| [11] ハーレムコンクルード 第一章 全面対決 ⑧ |
- 陣 - 2025年09月21日 (日) 13時47分
(あれには驚いたよなあ)
驚いたで済む話ではない。 細かい事は未だに知らされていないプリシウスだが、これは一族の総意でなく、当主正室であるシンドラ王女の側付たちが独断で行った暴挙らしい。もちろんミラージュ家とレナス家を決定的に激突させるための、ゴットリープの謀略なのは言うまでもない。 現在の慣習として、これは完全無欠の宣戦布告。それこそ皆殺しにされても文句は言えない。
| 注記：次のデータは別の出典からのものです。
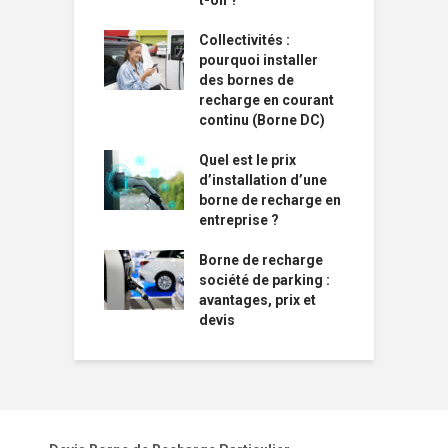
Collectivités :
pourquoi installer
des bornes de
recharge en courant
continu (Borne DC)
Quel est le prix
d’installation d’une
borne de recharge en
entreprise ?
Borne de recharge
société de parking :
avantages, prix et
devis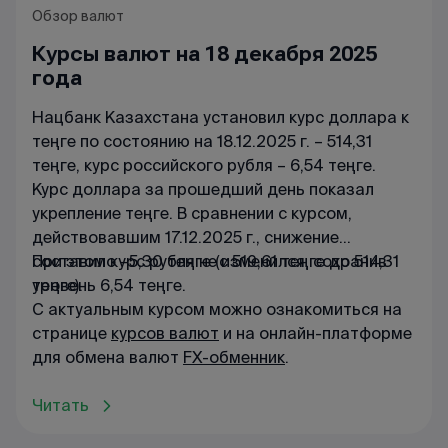
Обзор валют
Курсы валют на 18 декабря 2025
года
Нацбанк Казахстана установил курс доллара к
теңге по состоянию на 18.12.2025 г. – 514,31
теңге, курс российского рубля – 6,54 теңге.
Курс доллара за прошедший день показал
укрепление теңге. В сравнении с курсом,
действовавшим 17.12.2025 г., снижение
составило –5,30 теңге (с 519,61 теңге до 514,31
При этом курс рубля не изменился, сохранив
теңге).
уровень 6,54 теңге.
С актуальным курсом можно ознакомиться на
странице
курсов валют
и на онлайн-платформе
для обмена валют
FX-обменник
.
Читать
最低でも当主夫妻の首は差し出さなければならないくらいの。 非情なようだが、またそれでなければ使者を出した方の収まりも付かない。使者を引き受ける人間がいなくなってしまうからだ。
独断の暴挙に対する批難と実行犯の処分は行った。だが当主夫妻までの引き渡しは断じて出来ない。 まず直接命じたわけでもないダモクレスは断じて論外。また山麓朝の側が最終的に負けるとまでは言えない以上、シンドラを引き渡すわけにもいかない。 責任を巡る問題については、当主であるダモクレスが即座に断を下す。戦時の指揮者として、本来の嫡流でもあるラフェルに全権を譲る。自分とシンドラは謹慎として、城内の奥に自ら幽閉の形を取る。もちろんこれには自分自身でシンドラの監視を行う意味もある。
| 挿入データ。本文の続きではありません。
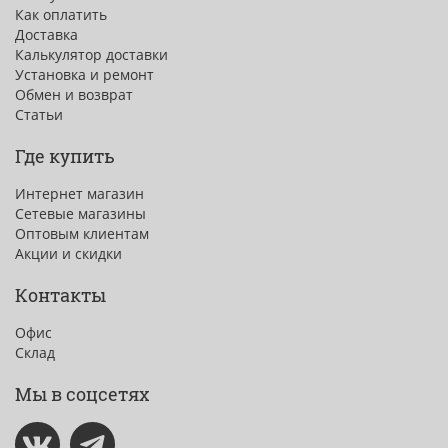
Как оплатить
Доставка
Калькулятор доставки
Установка и ремонт
Обмен и возврат
Статьи
Где купить
Интернет магазин
Сетевые магазины
Оптовым клиентам
Акции и скидки
Контакты
Офис
Склад
Мы в соцсетях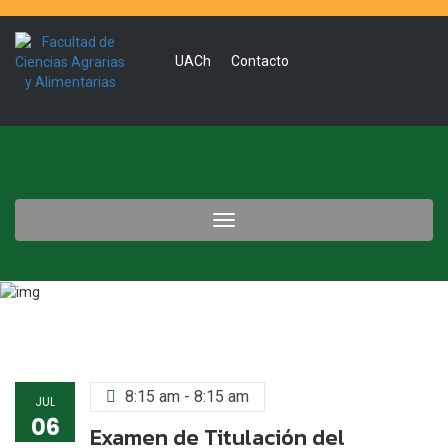
UACh
Contacto
Toggle
navigation
8:15 am - 8:15 am
JUL
06
Examen de Titulación del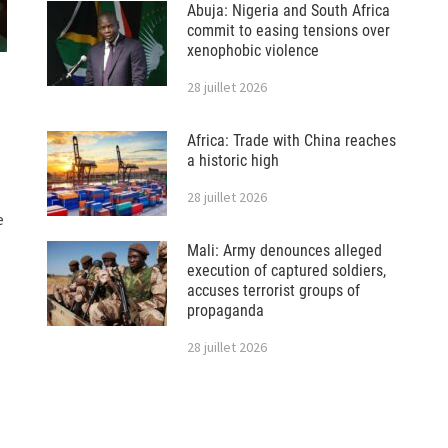
Abuja: Nigeria and South Africa
commit to easing tensions over
xenophobic violence
28 juillet 2026
Africa: Trade with China reaches
a historic high
28 juillet 2026
e
Mali: Army denounces alleged
execution of captured soldiers,
accuses terrorist groups of
propaganda
28 juillet 2026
ミラージュ側が以後の長きに渡る籠城戦に耐えられた最大の要因は、この最初における責任と権限の所在を素早く行ったからといっても過言ではない。 同時に、それに対するレナス家が、その複雑な内部事情から最長子の長女ネメシスと嫡男クリエートの共同指揮の形を取らざるを得なかったのも大きい。それを察したミラージュ側も、その弱点を巧みに突いての、あらゆる抵抗を試みる。
但しミラージュ側としても、当初は決して一枚岩だったわけではない。一番の不安要素は、よりによって新指揮官の夫でもあるはずの、次男アンタレス。 ただでさえ格上の妻に不満がある所に、今度は直接指揮される立場になったのだ。家の存亡の前に、男としての意地と面子がどうしても先に出てしまう。自分の方が上だと考えていれば尚更。周囲の迷惑も困惑もお構い無しに、反対のための反対を繰り返す。 それやこれやで結局、籠城戦の指揮はラフェルが、騎兵を含む城外での遊撃戦はアンタレスが担当する事で妥協。気まずい互いの連絡役はオレステスとプリシウスが行う事となる。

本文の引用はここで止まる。